Dans l’œil des artistes : cycle de conférences à la Maison des Arts et de la Création de Sciences Po
Fondé en 1872 pour contrecarrer les conséquences d’une crise politique et morale qui frappe alors la France de plein fouet au lendemain de la guerre de 1870, l’Institut d’Études Politiques – plus connu sous le nom de « Sciences Po » – entend « former de nouvelles élites et produire des savoirs modernes pour une France nouvelle ».
C’est en tout cas le mot d’ordre et le projet de son fondateur, le journaliste Emile Boutmy, qui pour y parvenir s’entoure de professeurs sélectionnés avec soin pour leur valeur intellectuelle et surtout pour leur « liberté face aux dogmes et aux académismes de tout bord. »

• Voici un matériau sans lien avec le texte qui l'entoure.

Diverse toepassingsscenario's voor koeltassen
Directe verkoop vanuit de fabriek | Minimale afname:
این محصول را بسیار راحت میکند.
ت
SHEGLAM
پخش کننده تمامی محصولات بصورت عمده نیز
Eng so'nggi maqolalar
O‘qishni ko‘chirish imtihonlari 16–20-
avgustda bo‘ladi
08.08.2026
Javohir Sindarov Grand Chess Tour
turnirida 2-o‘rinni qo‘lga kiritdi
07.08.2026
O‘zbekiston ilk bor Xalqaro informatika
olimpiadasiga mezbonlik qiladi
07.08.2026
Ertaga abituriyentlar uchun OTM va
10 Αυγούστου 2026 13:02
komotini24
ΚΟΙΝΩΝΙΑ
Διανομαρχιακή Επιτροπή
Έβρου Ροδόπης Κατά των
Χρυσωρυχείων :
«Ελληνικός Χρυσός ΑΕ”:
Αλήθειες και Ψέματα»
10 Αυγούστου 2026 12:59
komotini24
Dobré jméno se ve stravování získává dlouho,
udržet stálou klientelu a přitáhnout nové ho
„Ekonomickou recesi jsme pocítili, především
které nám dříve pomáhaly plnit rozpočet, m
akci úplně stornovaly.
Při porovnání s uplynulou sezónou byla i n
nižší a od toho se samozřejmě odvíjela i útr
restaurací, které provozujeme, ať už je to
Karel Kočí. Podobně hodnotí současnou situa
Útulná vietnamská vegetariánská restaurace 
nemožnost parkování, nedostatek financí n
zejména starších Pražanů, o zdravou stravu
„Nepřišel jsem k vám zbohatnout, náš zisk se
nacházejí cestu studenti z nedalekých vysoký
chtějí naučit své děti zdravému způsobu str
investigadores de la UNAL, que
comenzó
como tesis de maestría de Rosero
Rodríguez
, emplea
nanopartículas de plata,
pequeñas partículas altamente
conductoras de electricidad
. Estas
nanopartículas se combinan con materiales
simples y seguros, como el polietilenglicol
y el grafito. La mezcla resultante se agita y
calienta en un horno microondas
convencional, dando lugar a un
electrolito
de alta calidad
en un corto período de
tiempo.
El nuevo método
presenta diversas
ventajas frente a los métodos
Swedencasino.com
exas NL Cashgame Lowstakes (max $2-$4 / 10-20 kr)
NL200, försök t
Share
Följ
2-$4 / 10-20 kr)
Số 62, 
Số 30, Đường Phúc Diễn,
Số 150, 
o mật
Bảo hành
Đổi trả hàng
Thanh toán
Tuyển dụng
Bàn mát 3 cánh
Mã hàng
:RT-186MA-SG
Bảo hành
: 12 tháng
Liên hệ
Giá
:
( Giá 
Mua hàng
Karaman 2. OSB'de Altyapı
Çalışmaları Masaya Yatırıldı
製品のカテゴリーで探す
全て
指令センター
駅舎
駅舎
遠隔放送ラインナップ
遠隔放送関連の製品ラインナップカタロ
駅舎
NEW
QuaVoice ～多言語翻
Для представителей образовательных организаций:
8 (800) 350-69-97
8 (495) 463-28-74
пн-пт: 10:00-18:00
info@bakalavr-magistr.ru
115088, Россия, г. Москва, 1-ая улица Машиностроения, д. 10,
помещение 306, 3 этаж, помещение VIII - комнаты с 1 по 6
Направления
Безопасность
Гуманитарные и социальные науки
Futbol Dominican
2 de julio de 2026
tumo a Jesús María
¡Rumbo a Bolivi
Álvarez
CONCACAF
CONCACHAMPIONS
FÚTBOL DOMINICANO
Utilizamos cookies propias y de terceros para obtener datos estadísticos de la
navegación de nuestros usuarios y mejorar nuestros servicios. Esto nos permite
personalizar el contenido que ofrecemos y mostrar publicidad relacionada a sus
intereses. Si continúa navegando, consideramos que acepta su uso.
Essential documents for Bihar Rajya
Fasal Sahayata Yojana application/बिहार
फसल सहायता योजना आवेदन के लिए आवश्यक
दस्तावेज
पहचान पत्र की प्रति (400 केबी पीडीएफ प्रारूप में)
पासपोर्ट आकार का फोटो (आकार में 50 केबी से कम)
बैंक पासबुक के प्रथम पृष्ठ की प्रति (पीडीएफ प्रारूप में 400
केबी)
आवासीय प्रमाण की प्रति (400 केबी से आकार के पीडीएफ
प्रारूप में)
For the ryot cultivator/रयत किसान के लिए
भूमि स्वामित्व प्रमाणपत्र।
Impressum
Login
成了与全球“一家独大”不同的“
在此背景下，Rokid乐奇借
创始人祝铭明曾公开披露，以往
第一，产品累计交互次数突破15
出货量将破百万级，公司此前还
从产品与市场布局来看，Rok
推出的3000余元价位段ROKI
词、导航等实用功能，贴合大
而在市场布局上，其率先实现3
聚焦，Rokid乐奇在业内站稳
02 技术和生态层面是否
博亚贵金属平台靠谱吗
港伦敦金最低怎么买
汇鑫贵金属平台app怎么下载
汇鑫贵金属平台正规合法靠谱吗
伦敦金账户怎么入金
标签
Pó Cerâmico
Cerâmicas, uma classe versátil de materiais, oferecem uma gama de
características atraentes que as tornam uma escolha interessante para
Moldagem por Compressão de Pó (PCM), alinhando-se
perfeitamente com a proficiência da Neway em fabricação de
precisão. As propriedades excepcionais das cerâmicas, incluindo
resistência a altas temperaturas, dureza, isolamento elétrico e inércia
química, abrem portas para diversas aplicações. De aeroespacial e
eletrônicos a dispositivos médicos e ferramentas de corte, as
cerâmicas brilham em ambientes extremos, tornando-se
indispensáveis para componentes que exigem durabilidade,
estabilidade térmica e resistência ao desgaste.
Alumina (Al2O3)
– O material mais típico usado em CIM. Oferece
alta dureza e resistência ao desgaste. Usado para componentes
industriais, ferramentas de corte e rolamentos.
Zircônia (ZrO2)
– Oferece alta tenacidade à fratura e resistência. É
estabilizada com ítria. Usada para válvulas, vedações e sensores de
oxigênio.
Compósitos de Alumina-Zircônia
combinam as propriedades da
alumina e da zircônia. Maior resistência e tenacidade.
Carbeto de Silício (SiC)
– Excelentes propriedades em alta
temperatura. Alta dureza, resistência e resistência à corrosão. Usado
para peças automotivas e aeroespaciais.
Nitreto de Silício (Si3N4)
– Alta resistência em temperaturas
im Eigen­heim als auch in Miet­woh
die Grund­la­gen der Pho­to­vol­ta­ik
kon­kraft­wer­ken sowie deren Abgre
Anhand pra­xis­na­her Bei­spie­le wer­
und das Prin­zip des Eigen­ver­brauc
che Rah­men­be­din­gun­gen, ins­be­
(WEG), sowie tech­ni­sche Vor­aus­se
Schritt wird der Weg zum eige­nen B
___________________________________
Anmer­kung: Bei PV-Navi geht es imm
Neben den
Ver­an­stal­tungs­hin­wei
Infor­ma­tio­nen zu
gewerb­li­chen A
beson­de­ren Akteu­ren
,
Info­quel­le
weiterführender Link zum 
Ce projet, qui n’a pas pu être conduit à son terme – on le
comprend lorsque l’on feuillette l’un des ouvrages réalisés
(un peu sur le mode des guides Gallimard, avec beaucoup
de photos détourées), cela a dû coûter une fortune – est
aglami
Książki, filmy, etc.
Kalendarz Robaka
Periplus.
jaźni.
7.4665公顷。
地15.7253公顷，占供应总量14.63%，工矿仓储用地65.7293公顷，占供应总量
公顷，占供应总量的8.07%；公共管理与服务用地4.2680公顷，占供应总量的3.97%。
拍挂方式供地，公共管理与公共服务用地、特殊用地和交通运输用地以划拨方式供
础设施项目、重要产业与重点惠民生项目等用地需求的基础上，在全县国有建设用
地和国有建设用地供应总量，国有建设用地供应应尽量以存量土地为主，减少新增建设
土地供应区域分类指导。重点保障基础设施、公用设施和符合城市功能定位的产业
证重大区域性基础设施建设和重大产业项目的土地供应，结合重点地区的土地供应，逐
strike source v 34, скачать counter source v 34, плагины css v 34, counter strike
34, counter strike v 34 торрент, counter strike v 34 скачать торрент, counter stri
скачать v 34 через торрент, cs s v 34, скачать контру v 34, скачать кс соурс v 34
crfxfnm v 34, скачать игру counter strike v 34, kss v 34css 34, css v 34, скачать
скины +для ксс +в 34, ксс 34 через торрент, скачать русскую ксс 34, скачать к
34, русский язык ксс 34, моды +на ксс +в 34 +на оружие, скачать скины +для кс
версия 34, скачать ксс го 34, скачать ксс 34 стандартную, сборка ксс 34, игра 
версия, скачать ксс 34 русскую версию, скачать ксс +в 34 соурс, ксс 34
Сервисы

C’est donc avant tout une école libre voulue comme étant susceptible de former une nouvelle élite sans commune mesure avec celle d’un passé voulu révolu.
Le fondateur veut que ses élèves acquièrent un esprit ouvert et curieux, s’intéressent aux enjeux contemporains et se départissent d’une culture classique « déconnectée du présent »
Étant lui-même titulaire d’une chaire d’histoire de l’art à l’École spéciale d’architecture, c’est tout naturellement qu’il inscrit les lettres et les arts au programme initial de son ambitieux projet.
Pour lui l’art est un sujet de réflexion et d’action.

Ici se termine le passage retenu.